= Beginning of Section =

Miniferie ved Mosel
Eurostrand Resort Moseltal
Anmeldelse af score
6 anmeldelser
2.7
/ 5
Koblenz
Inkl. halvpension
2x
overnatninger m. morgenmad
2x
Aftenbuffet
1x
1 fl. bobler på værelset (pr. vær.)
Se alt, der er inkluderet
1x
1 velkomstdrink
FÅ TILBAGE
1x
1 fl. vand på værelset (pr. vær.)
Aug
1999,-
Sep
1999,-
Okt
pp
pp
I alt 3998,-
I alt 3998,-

= End of Section =
= Beginning of Section =

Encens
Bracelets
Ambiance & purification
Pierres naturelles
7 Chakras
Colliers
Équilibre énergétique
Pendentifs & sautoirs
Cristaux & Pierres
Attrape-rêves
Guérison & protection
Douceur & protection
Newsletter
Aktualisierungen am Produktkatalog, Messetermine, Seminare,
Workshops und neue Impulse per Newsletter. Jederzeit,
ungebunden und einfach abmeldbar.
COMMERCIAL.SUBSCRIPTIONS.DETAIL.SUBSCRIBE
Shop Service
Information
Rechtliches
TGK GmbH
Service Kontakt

= End of Section =

A single number is the answer: the count of lines above that include the string "Newsletter".

Written reply:
2